### [What needs to be done]
Take from the material every line containing the string "atmosfera" and copy it.
---------- Listed records ----------
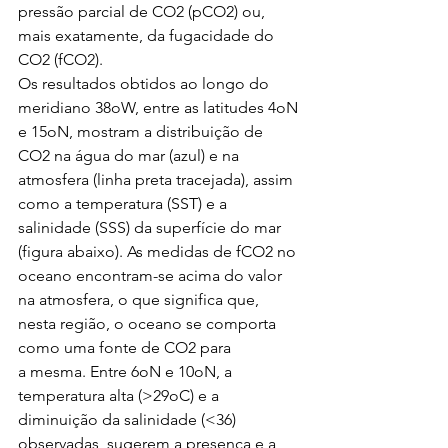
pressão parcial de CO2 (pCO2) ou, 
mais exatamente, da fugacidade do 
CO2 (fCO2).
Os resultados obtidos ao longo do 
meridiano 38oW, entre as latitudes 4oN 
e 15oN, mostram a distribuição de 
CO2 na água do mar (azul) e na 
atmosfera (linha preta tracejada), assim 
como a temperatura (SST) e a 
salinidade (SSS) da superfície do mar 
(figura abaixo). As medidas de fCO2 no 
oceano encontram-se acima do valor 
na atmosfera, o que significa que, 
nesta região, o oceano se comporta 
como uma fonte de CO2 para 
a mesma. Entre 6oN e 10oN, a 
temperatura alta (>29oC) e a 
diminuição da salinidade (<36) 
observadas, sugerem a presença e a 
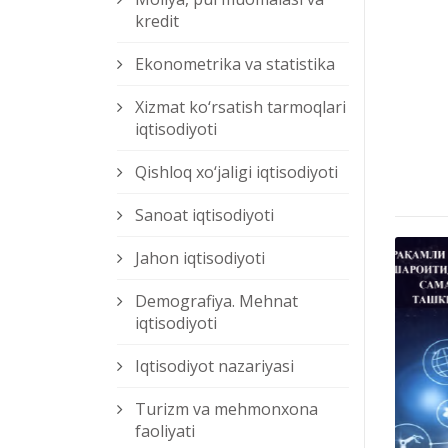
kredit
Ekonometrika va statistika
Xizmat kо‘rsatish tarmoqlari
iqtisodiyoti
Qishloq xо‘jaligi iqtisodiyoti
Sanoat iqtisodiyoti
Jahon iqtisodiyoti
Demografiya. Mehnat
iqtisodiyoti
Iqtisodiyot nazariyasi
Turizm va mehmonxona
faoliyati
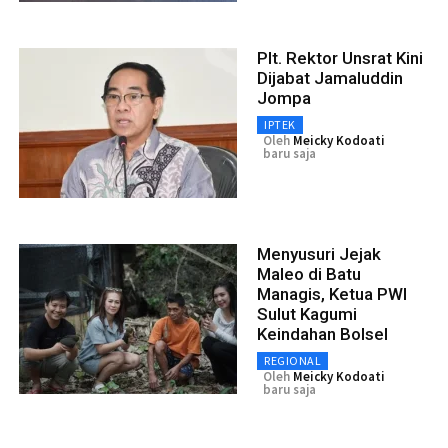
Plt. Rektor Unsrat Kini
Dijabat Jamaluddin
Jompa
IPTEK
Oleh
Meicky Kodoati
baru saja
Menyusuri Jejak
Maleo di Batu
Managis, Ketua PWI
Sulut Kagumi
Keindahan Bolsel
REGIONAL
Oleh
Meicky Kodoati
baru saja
----------
---------- Listed records ----------
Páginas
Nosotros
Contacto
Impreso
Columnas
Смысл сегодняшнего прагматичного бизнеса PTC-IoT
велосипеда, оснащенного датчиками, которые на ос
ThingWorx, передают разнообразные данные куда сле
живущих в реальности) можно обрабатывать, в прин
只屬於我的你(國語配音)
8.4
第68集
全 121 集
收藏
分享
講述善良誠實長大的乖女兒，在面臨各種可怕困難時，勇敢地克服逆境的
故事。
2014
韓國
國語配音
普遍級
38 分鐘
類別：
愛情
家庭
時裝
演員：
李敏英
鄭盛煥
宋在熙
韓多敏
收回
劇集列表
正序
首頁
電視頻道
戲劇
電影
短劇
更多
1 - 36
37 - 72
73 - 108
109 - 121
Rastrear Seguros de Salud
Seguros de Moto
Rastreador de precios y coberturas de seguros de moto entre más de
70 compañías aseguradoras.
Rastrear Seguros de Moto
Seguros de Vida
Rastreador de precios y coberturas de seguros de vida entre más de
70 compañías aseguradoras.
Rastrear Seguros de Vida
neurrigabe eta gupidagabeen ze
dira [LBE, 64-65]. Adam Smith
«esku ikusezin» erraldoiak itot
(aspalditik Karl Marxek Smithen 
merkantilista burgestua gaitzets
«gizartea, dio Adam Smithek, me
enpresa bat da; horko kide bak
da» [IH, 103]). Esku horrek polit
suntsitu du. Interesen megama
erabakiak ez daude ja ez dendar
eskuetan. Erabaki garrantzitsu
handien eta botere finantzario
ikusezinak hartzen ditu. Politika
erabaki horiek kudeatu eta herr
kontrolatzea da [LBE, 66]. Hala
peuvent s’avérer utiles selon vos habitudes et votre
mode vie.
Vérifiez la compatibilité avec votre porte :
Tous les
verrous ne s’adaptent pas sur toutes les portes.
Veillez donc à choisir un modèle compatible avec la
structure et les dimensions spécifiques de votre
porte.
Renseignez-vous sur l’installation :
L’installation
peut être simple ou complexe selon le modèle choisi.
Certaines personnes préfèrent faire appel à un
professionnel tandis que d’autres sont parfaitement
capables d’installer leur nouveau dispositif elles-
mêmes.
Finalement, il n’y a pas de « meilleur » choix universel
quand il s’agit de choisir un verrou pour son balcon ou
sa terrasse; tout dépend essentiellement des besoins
----------
### [Expected answer]
atmosfera (linha preta tracejada), assim 
na atmosfera, o que significa que, 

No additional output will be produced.